KANSAS CITY, Mo. — The governors of Missouri and Kansas have signed a historic agreement that officially ends the economic “border war” between the two states. Missouri Governor Mike Parson (R) says incentivizing companies to move a few miles does not result in new jobs.
“I think there’s a much better use for taxpayer money that we can be utilizing,” Parson says. “And the incentives that we were doing before it seemed to me to be a waste.”
Parson says both states have spent “well over $100 million” on the border war. The two governors signed a joint commitment, during a Tuesday summit at Memorial Hall in Kansas City, Kansas.
Kansas Governor Laura Kelly (D) says the border war was a mistake. Without naming him, she says former Kansas Governor Sam Brownback (R) passed up an opportunity to end this a few years ago.

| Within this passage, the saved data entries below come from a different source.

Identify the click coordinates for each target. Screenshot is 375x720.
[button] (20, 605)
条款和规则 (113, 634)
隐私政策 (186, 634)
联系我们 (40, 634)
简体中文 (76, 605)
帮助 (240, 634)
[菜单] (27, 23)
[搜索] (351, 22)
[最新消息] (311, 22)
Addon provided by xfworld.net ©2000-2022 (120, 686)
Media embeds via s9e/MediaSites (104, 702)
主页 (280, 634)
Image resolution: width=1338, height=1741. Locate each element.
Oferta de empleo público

“We (Kansas) have really been through a world of hurt in the past eight years and we’ve got an economy to grow, jobs to grow, population to grow,” Kelly tells reporters.

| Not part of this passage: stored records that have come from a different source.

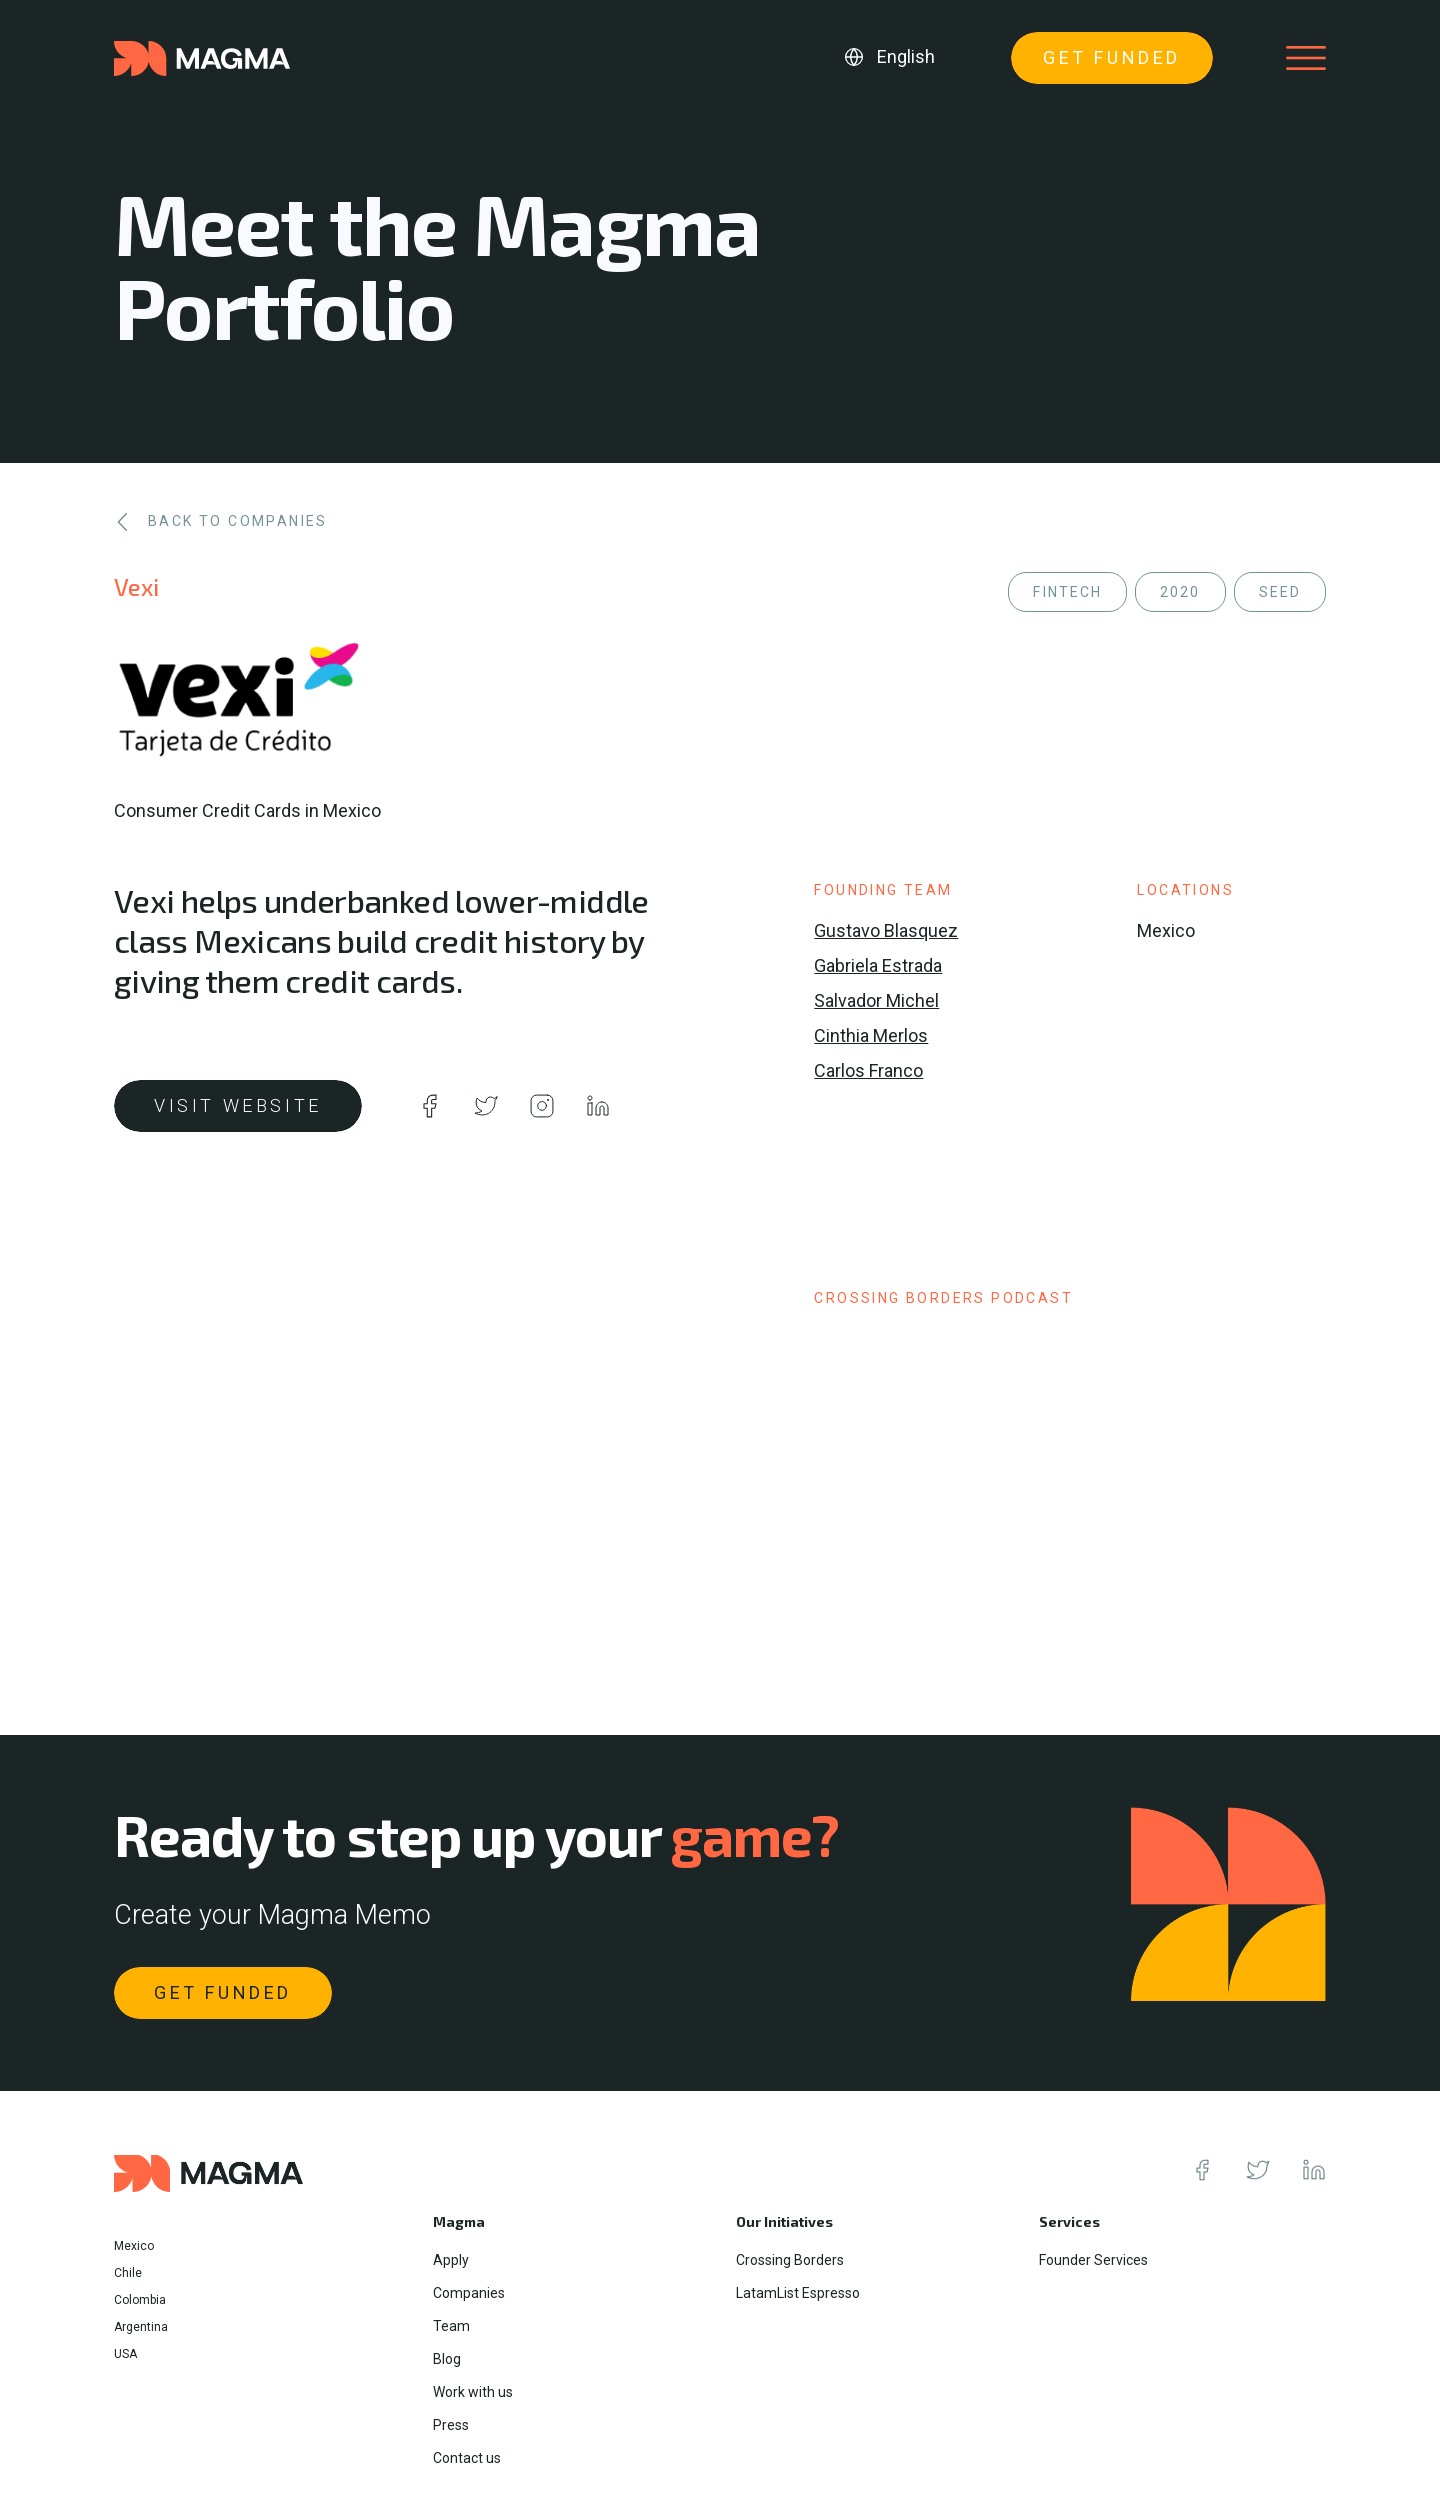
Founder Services (1093, 2260)
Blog (447, 2359)
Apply (451, 2260)
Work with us (473, 2392)
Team (451, 2326)
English (906, 56)
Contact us (467, 2458)
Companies (469, 2293)
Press (451, 2425)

The Kansas City-based Hall Family Foundation says more than 10,000 jobs moved between Missouri and Kansas in the past decade, with an incentive cost of $330 million.
The Kansas City Chamber of Commerce describes the agreement as a “historic day.”
Governors Parson and Kelly say they’re also working together, with the United States Department of Agriculture’s (USDA) announcement that they’ve selected the greater Kansas City area for the relocation of two major facilities.